According to defendant, she defaulted on the Note in 2006, so plaintiff’s claim brought in 2021
was untimely. Defendant alternatively argued that plaintiff was not entitled to the relief it sought
because plaintiff failed in its duty to mitigate damages. Defendant contended that, if plaintiff
acquired the Note in 2008 as it claimed, then it inexplicably allowed interest to accumulate on the
Note for 13 years before bringing this action. Defendant also contended that it was unclear whether
plaintiff’s predecessor received any proceeds from the 2007 sheriff’s sale of defendant’s home
securing the mortgage. According to defendant, these outstanding factual issues precluded
summary disposition.

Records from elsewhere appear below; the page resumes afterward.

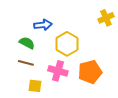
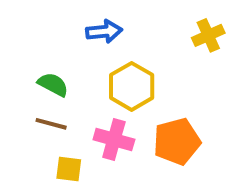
blue arrow: (43, 25) -> (104, 31), moved

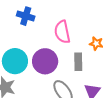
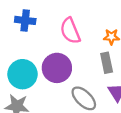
gray rectangle: (78, 62) -> (107, 63), moved

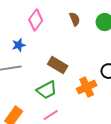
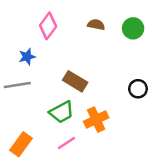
brown semicircle: (75, 19) -> (96, 25), turned -56
orange cross: (87, 87) -> (96, 120), moved

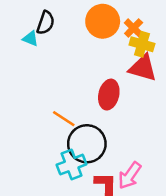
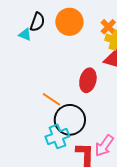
orange circle: (103, 21) -> (69, 22), moved

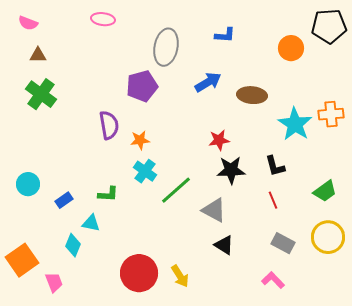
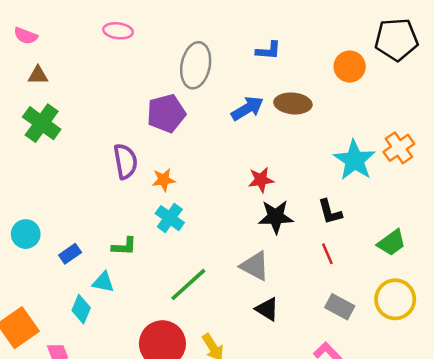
brown ellipse: (252, 95) -> (293, 103), moved
orange cross: (331, 114) -> (399, 148), turned -30
green line: (176, 190) -> (188, 285), moved

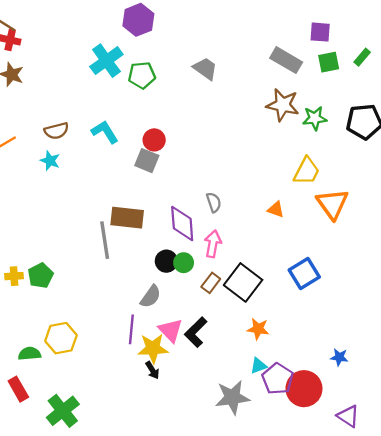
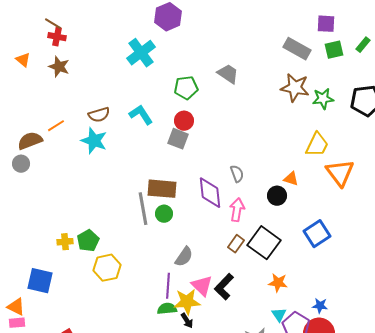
gray trapezoid: (205, 69) -> (228, 74), moved
green pentagon: (142, 75) -> (186, 88), moved
cyan star: (50, 161) -> (94, 141), size x1.5
black circle: (166, 261) -> (277, 196), moved
green circle: (184, 263) -> (164, 214), moved
yellow hexagon: (61, 338) -> (107, 268), moved
green semicircle: (30, 354) -> (167, 309), moved
blue star: (339, 357) -> (320, 306), moved
cyan triangle: (258, 366) -> (279, 315), turned -42

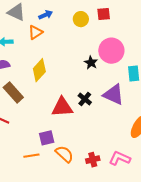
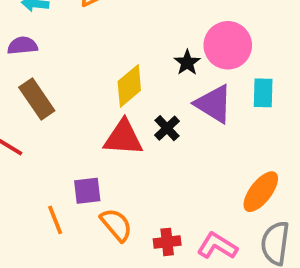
yellow diamond: (39, 70) -> (129, 86), moved
purple triangle: (114, 95) -> (214, 104), moved
orange line: (31, 156) -> (55, 220), turned 70

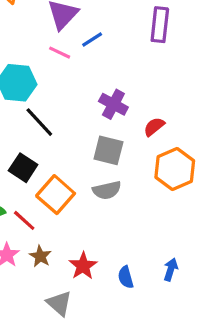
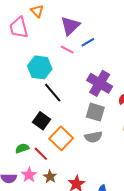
purple cross: (113, 104) -> (100, 83), size x1.4

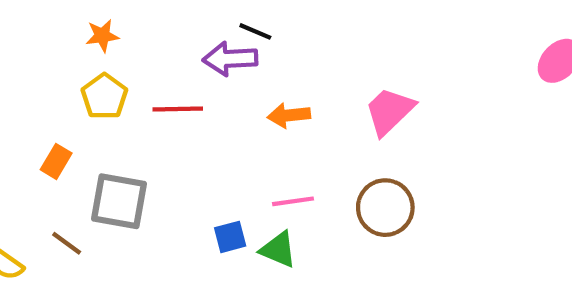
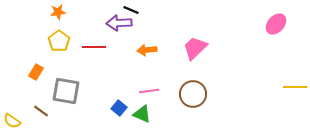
blue square: (230, 237) -> (119, 108), turned -35

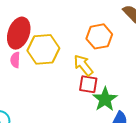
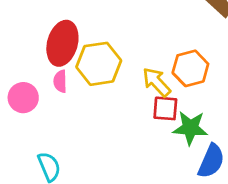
orange hexagon: (99, 36) -> (190, 68), moved
green star: (105, 99) -> (190, 128), turned -30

Defendant relatedly argued that plaintiff’s claim was barred by laches
because it was unjust for plaintiff to wait nearly 15 years before attempting to collect on the Note.

1
 While plaintiff never explicitly states that the note was assigned to Homecomings, in the relevant
documents, Homecomings is always referred to as “HOMECOMINGS FINANCIAL, LLC
ASSIGNEE OF HORIZON NATIONAL BANK, A NATIONALLY CHARTERED BANK.”
2
  In plaintiff’s complaint, it asserted that the total amount defendant owed was $87,904.63, but in
its motion for summary disposition, it claimed that defendant owed $82,835.69 and $92,835.69.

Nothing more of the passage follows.